Wirkstoff(e) Acamprosat
Zulassungsland Deutschland
Hersteller Merck Serono GmbH
Betäubungsmittel Nein
Zulassungsdatum 14.12.1995
ATC Code N07BB03
Abgabestatus Apothekenpflichtig
Verschreibungsstatus verschreibungspflichtig
Pharmakologische Gruppe Mittel zur Behandlung von Suchterkrankungen

Zulassungsinhaber

Merck Serono GmbH

Gebrauchsinformation

Was ist es und wofür wird es verwendet?

Campral ist ein Arzneimittel zur Unterstützung der Alkoholentwöhnungsbehandlung.

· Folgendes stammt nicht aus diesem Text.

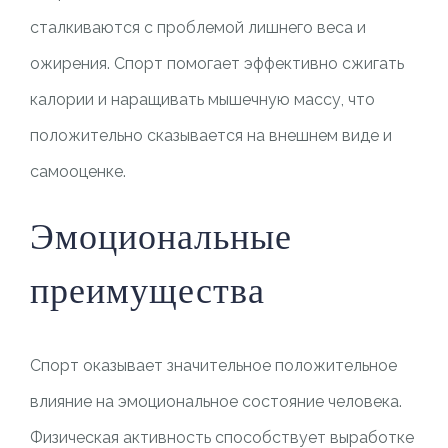
сталкиваются с проблемой лишнего веса и
ожирения. Спорт помогает эффективно сжигать
калории и наращивать мышечную массу, что
положительно сказывается на внешнем виде и
самооценке.
Эмоциональные
преимущества
Спорт оказывает значительное положительное
влияние на эмоциональное состояние человека.
Физическая активность способствует выработке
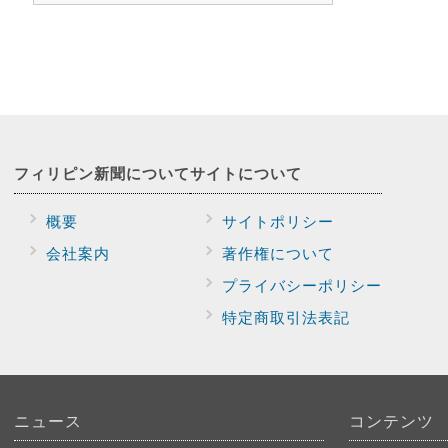
フィリピン新聞に
ついて
サイトに
ついて
概要
サイトポリシー
会社案内
著作権について
プライバシー
ポリシー
特定商取引法表記
ニュース
コンテンツ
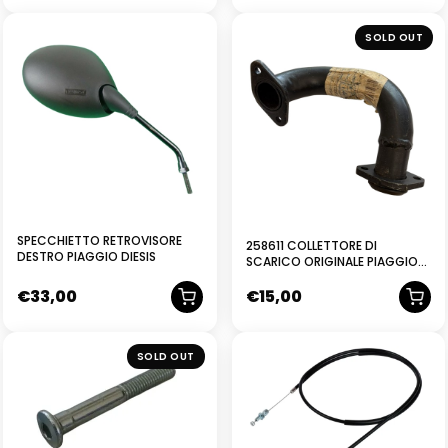
SOLD OUT
SPECCHIETTO RETROVISORE
258611 COLLETTORE DI
DESTRO PIAGGIO DIESIS
SCARICO ORIGINALE PIAGGIO
SKIPPER 80CC 1998-2005
€
33,00
€
15,00
SOLD OUT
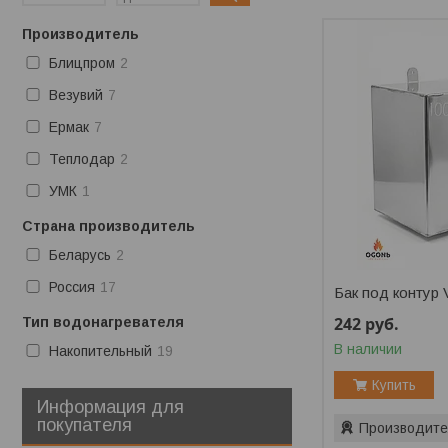
Производитель
Блицпром
2
Везувий
7
Ермак
7
Теплодар
2
УМК
1
Страна производитель
Беларусь
2
Россия
17
Бак под контур 
242
руб.
Тип водонагревателя
В наличии
Накопительный
19
Купить
Информация для
покупателя
Производите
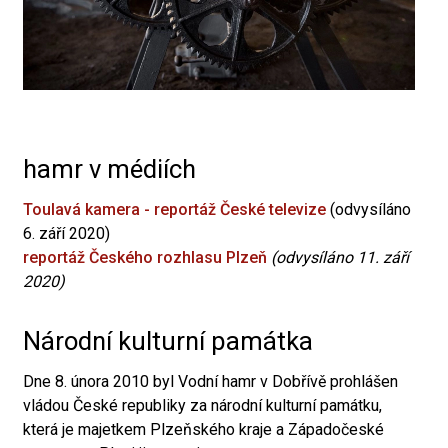
hamr v médiích
Toulavá kamera - reportáž České televize
(odvysíláno
6. září 2020)
reportáž Českého rozhlasu Plzeň
(odvysíláno 11. září
2020)
Národní kulturní památka
Dne 8. února 2010 byl Vodní hamr v Dobřívě prohlášen
vládou České republiky za národní kulturní památku,
která je majetkem Plzeňského kraje a Západočeské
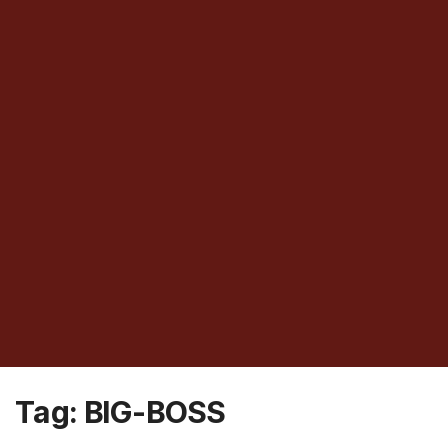
Tag:
BIG-BOSS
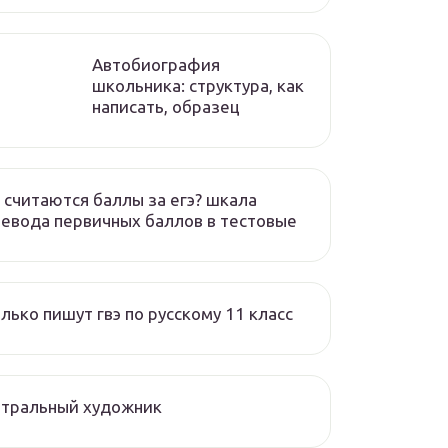
Автобиография
школьника: структура, как
написать, образец
 считаются баллы за егэ? шкала
евода первичных баллов в тестовые
лько пишут гвэ по русскому 11 класс
атральный художник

Campral wird angewendet zur Unterstützung der Aufrechterhaltung der Abstinenz beim alkoholabhängigen Patienten.

Eine Behandlung mit Campral ist nur angezeigt im Rahmen eines therapeutischen Gesamtkonzepts, das auch begleitende psycho- und soziotherapeutische Maßnahmen einschließt. Die Behandlung mit Campral sollte unmittelbar nach der Entgiftung beginnen und darf auch im Falle eines Rezidivs nicht abgebrochen werden.

Campral eignet sich nicht zur Behandlung der Symptome des Alkoholentzugs.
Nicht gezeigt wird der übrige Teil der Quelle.